Sie befinden sich hier >> Startseite > Sendungen > So sehen sich Nachbarn > Materialien

So sehen sich Nachbarn

Clichés et idées reçues


Materialien

«Nous sommes dans un no man's land intellectuel»

Pour Brigitte Sauzay, française et conseillère de Gerhard Schröder, les relations entre Berlin et Paris traversent une phase d'attentisme et de flou.
Brigitte Sauzay est conseillère du chancelier Gerhard Schröder pour les relations franco-allemandes et cofondatrice, avec l'historien Rudolf von Thadden, de l'Institut franco-allemand de Genshagen, près de Berlin. Elle est l'invitée de la semaine RFI-L'Express. (...)

Avez-vous le sentiment qu'il y a, du côté français, une difficulté à accepter une Allemagne réunifiée, et donc normalisée?
En partie oui, parce que la réunification allemande a entraîné la réunification de l'Europe. Sans réunification allemande, il n'y aurait pas de grande Europe. Or la grande Europe remet complètement en question le fonctionnement de l'Union européenne auquel nous étions habitués et la place de la France dans cette Union. Il faut donc tout repenser. C'est vrai aussi que l'Allemagne est en train de se repenser différemment. Or nous avions pris l'habitude de ne pas réfléchir à l'Allemagne pour elle-même.

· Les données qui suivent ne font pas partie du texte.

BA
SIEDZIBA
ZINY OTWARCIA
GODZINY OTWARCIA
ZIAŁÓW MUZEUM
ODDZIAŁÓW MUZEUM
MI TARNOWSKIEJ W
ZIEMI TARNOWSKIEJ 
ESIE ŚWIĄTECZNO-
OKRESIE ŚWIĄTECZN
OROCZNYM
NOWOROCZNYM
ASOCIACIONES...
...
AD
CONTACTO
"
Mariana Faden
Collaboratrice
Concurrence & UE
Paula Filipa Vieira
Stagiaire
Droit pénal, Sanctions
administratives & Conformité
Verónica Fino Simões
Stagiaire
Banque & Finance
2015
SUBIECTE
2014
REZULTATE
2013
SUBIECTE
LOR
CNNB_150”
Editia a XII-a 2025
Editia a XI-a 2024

Les Allemands, de leur côté, dénoncent ce qu'ils appellent l' «arrogance» des Français...
Je crois que, plus que leur arrogance, les Allemands reprochent aux Français leur côté égocentrique. C'est-à-dire l'habitude qu'ils ont prise, pendant des siècles, de considérer qu'ils sont au centre du monde et que tout ce qu'ils font va de soi.

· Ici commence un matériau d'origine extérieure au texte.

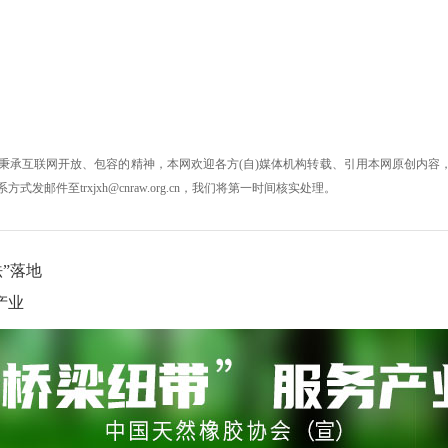
秉承互联网开放、包容的精神，本网欢迎各方(自)媒体机构转载、引用本网原创内容，
件至trxjxh@cnraw.org.cn，我们将第一时间核实处理。
”落地
产业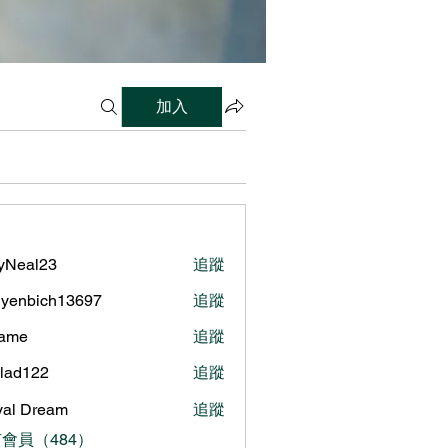
加入
lyNeal23
追蹤
al23
yenbich13697
追蹤
bich13697
name
追蹤
ilad122
追蹤
122
al Dream
追蹤
會員（484）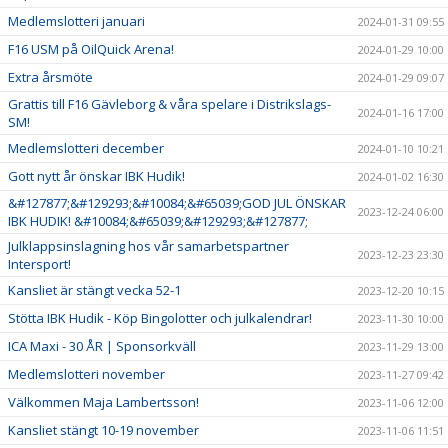
Medlemslotteri januari
2024-01-31 09:55
F16 USM på OilQuick Arena!
2024-01-29 10:00
Extra årsmöte
2024-01-29 09:07
Grattis till F16 Gävleborg & våra spelare i Distrikslags-
2024-01-16 17:00
SM!
Medlemslotteri december
2024-01-10 10:21
Gott nytt år önskar IBK Hudik!
2024-01-02 16:30
&#127877;&#129293;&#10084;&#65039;GOD JUL ÖNSKAR
2023-12-24 06:00
IBK HUDIK! &#10084;&#65039;&#129293;&#127877;
Julklappsinslagning hos vår samarbetspartner
2023-12-23 23:30
Intersport!
Kansliet är stängt vecka 52-1
2023-12-20 10:15
Stötta IBK Hudik - Köp Bingolotter och julkalendrar!
2023-11-30 10:00
ICA Maxi - 30 ÅR | Sponsorkväll
2023-11-29 13:00
Medlemslotteri november
2023-11-27 09:42
Välkommen Maja Lambertsson!
2023-11-06 12:00
Kansliet stängt 10-19 november
2023-11-06 11:51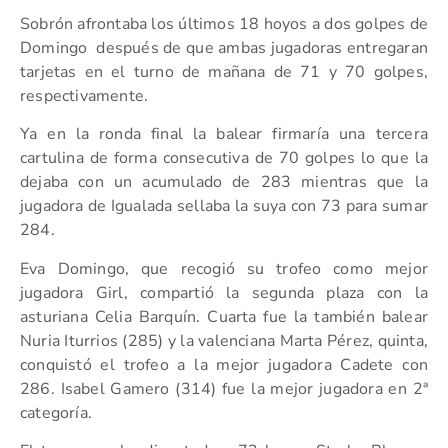
Sobrón afrontaba los últimos 18 hoyos a dos golpes de
Domingo después de que ambas jugadoras entregaran
tarjetas en el turno de mañana de 71 y 70 golpes,
respectivamente.
Ya en la ronda final la balear firmaría una tercera
cartulina de forma consecutiva de 70 golpes lo que la
dejaba con un acumulado de 283 mientras que la
jugadora de Igualada sellaba la suya con 73 para sumar
284.
Eva Domingo, que recogió su trofeo como mejor
jugadora Girl, compartió la segunda plaza con la
asturiana Celia Barquín. Cuarta fue la también balear
Nuria Iturrios (285) y la valenciana Marta Pérez, quinta,
conquistó el trofeo a la mejor jugadora Cadete con
286. Isabel Gamero (314) fue la mejor jugadora en 2ª
categoría.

Certains Français craignent de voir l'Allemagne imposer à l'Europe son système fédéral. Comment les Allemands réagissent-ils à cette inquiétude?
Lorsqu'on parle de fédéralisme, entre Français et Allemands, il est difficile de se comprendre. Du point de vue allemand, le fédéralisme est ce qui les a aidés à ramasser des morceaux épars; du point de vue français, c'est un éclatement. Il nous faudra bien pourtant poser un jour la question de l'avenir de l'Europe. Et, si l'on veut une Europe politique, il faudra bien que celle-ci s'approche ou s'inspire du système fédéral. Je crois que nous sommes actuellement dans un no man's land intellectuel. Il nous faut réfléchir et prendre date pour ouvrir ce débat.

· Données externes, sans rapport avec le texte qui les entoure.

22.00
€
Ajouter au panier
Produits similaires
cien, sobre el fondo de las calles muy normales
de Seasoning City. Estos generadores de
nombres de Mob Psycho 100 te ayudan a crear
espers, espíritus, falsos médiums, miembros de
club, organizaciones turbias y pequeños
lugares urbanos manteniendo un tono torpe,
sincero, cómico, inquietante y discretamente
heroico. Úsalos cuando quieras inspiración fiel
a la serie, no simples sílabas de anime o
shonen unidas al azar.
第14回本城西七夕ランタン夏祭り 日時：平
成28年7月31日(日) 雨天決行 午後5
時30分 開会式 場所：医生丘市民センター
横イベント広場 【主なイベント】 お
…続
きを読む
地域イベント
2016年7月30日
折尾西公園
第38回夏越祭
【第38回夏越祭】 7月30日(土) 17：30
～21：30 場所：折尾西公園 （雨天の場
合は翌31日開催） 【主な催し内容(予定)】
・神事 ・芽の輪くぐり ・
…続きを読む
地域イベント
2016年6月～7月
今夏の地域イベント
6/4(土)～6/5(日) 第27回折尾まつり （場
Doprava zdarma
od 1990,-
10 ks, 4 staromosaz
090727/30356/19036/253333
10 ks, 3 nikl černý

Au-delà du champ politique, comment se traduit cette différence de mentalité, entre Français et Allemands, dans le domaine culturel?
Ce qui me frappe, c'est que les Français continuent à être intéressés par une vieille Allemagne. Prenez Ingrid Caven, le dernier Goncourt. Les Français semblent souvent ne percevoir l'Allemagne que sur ce mode-là. Comme s'ils l'avaient un peu figée en 1945. Cela dit, il y a parfois des échanges qui font plaisir. A la dernière Berlinale, l'ours d'or a été remis au cinéaste français Patrice Chéreau, et peu après, à Paris, l'Allemand Dominik Moll obtenait un césar. J'ai aimé ce croisement.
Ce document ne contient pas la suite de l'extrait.